As leaders in the arts and media, the general economy, and in professional and academic life, “Jews are significantly influencing the shape of things to come” in the West, says Morton Owen Schapiro, dean of the College of Letters, Arts and Science at USC.

“There are now more than 922,000 Jews in California alone, and their number in the Western United States has tripled since 1970,” Schapiro said.

“We felt the time was right for a scholarly institute, the first of its kind, focusing on issues of contemporary Jewish life and identity in the West, their relationship to other ethnic and religious groups, and their role in the general community,” says sociologist Barry Glassner, the director of the institute.

“There are many excellent Jewish study centers at American and other universities, but their focus is mainly on historical and religious research,” says Glassner. “Our priorities are current issues, with emphasis on the West.”

But is there a distinctive identity among Jews in the American West?
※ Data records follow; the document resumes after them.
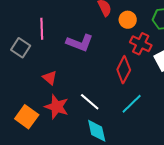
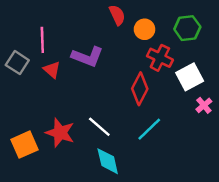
red triangle: (50, 78) -> (52, 70), moved
orange square: (27, 117) -> (24, 145), turned 30

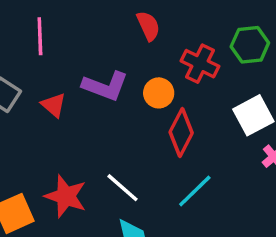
orange circle: (144, 29) -> (159, 93), moved
pink line: (42, 40) -> (40, 36), moved
red cross: (160, 58) -> (200, 64), moved

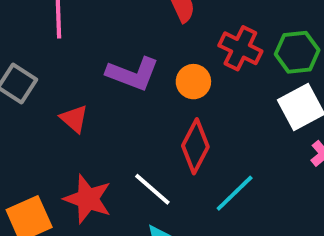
green hexagon: (250, 45) -> (297, 52), moved
red triangle: (54, 105) -> (74, 119), moved
red diamond: (181, 133) -> (195, 146), moved

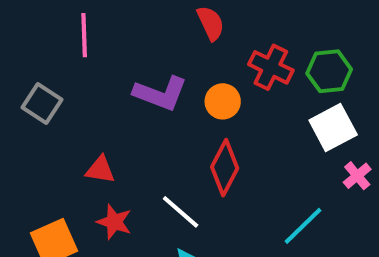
red triangle: (74, 119) -> (100, 170), moved, turned -32
cyan line: (235, 193) -> (303, 226), moved
red star: (88, 199) -> (114, 222), size x0.7

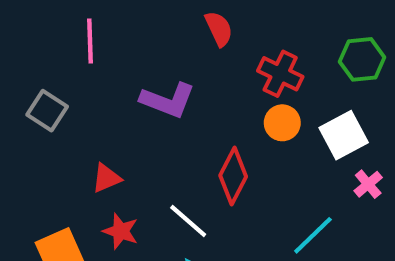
green hexagon: (329, 71) -> (362, 59), moved
orange circle: (223, 101) -> (282, 123), moved
red triangle: (100, 170) -> (106, 178), turned -32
The question will be the subject of a future conference at the institute, but a study conducted three years ago by the Council of Jewish Federations found some preliminary evidence that there is such an identity.
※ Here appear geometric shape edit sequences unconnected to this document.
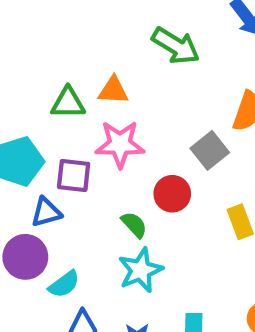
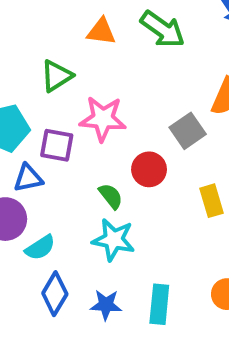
orange triangle: (113, 90) -> (101, 32), moved
green triangle: (68, 103) -> (57, 76), turned -36
cyan star: (140, 270) -> (114, 240), turned 30

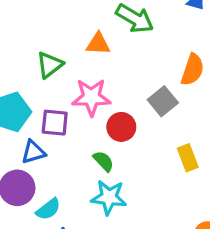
orange triangle: (101, 32) -> (98, 44), moved
red circle: (149, 169) -> (121, 127), moved

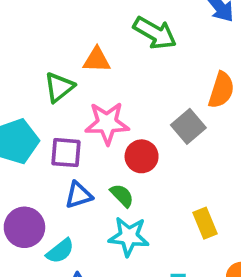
orange triangle: (98, 44) -> (97, 60), moved
blue triangle: (33, 152) -> (79, 195), moved
yellow rectangle: (188, 158) -> (205, 223), moved

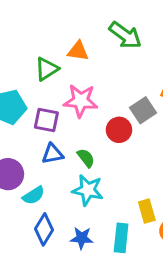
red circle: (142, 156) -> (119, 130), moved
yellow rectangle: (205, 223) -> (147, 211), moved

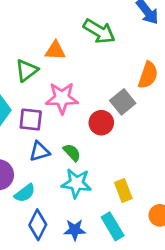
yellow rectangle: (147, 211) -> (123, 191), moved
cyan rectangle: (121, 238) -> (113, 226), turned -32

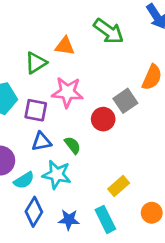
cyan star: (76, 183) -> (57, 175), moved
yellow rectangle: (123, 191) -> (119, 186), turned 65

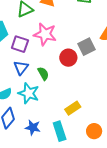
blue triangle: (41, 142) -> (21, 68), turned -49

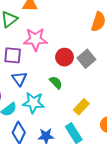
gray square: (86, 47) -> (86, 59), moved
green semicircle: (43, 74) -> (56, 83), moved

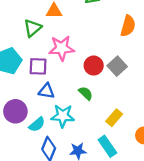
blue triangle: (19, 79) -> (46, 91), turned -42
With results similar to the Hollywood cliche that residents of the Western United States are individualistic, independent-minded loners, the CJF study showed that Western Jews, compared to their counterparts in other regions, shunned religious and community affiliation, suspected central authority, gave least to charity and were less concerned about intermarriage and the fate of Israel.

At its inaugural event on Oct. 24-26, the institute will play to the university’s strength in the visual arts with a conference titled, “Eye & Thou: Jewish Autobiography in Film and Video.”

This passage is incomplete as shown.